The attorneys at Morgan & Morgan are investigating potential lawsuits on behalf of owners of homes and other structures outfitted with corrugated stainless steel tubing (CSST), a flexible piping used to supply natural gas and propane within residential and commercial properties.
It has been alleged that CSST products contain design and manufacturing defects that may put millions of homes at risk for lightning-induced fires. Since August 2011, it has been reported that at least 140 fires involving lightning and CSST have occurred across the United States.
What’s the Problem with CSST?
CSST is not able to withstand the electrical charge dissipated by lightning strikes due to its corrugated design and thin walls, according to reports. As a result, in the event that CSST becomes energized due to a direct or indirect lightning strike, the current will “arc” or jump across a gap to a less resistant pathway, such as nearby metal piping, in an attempt to reach the ground.
Although the arc will only last a fraction of a second, it has been alleged that the temperature of the event is hot enough to melt and penetrate the thin walls of the CSST. If the gas line melts or is punctured, the gas inside can escape and cause a fire.
Our attorneys believe that the thin walls of CSST put properties at risk for fire-related damage. It is estimated that the walls of CSST measure at a mere .011 inches, 10 times thinner than the walls of traditional black iron pipes.
It has been alleged that unlike CSST, the walls of traditional black iron pipes are generally thick enough to withstand the energy produced during a lightning strike. CSST was developed in the early 1980s in Japan and was introduced into the U.S. market as an easier-to-install alternative to black iron pipes in the 1990s.
Manufacturers and Products Under Investigation
Unfortunately for property owners, the problem with CSST reportedly affects all brands, as these products each have the same inherent design, wall thickness and physical properties. There are several major CSST manufacturers in the United States. These manufacturers and their related products include the following:
- Ward Manufacturing, LLC - Wardflex and Wardflex II
- Titeflex Corporation - Gastite and Flashshield
- Parker-Hannifin Corporation - Parflex
- Truflex - Proflex
- U.S. Hose
- Hose Master
How Do I Know if CSST Has Been Installed in My Home?
CSST systems consist of flexible pipe between a building’s gas sources and appliances, as well as fittings and other accessories. The gas tubing is often covered with a yellow or black jacket, which may be stamped with the manufacturer’s name.
It is important to remember that CSST is not always exposed to view. CSST can be found under, through or alongside floor joists in your basement, inside interior wall cavities, on top of ceiling joists in attic spaces, or connected to appliances, such as water heaters. More than six million homes in the United States have been outfitted with CSST, which commands over 50% of the market for fuel gas piping in new and remodeled homes through the country.
CSST Safety Questioned
CSST manufacturers claim that their products are safe when properly bonded; however, it has been alleged that even if all mechanical and electrical systems of the property are properly bonded, there is still an opportunity for a CSST lightning-induced fire.
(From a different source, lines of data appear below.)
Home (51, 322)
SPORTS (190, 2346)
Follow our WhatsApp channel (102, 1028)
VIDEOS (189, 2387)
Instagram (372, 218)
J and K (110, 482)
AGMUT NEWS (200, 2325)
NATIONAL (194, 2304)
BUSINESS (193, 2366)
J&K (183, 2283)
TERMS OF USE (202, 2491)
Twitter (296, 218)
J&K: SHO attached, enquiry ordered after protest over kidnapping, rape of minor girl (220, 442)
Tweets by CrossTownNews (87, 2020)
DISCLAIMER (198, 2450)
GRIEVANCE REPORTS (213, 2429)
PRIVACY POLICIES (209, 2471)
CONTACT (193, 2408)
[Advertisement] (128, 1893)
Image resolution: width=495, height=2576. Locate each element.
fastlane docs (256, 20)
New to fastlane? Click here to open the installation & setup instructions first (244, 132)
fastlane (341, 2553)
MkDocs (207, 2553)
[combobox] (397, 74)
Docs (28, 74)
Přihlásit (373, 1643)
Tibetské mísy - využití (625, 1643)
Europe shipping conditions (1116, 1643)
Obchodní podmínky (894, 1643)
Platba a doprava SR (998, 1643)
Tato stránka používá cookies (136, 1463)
States such as Florida, which exhibits a significantly high rate of lightning strikes, have strict building codes and practices, including a requirement for bonding. Unfortunately, these codes provide minimum bonding standards that continue to be reviewed. As these standards are revised, properties previously installed with CSST may not benefit from these changes.
Homes fitted with CSST have led the National Fire Protection Association to form a committee to study this problem. In 2010, a technical committee for the Association reported that it received information of “limited value” from CSST manufacturers with respect to the effectiveness of bonding, and has considered a ban on the installation of CSST in a 2014 edition of the National Fuel Gas Code.
The problem has also led two fire departments in Texas to seek a ban on CSST and fire officials in Pennsylvania to issue a warning to homeowners about the dangers of the products.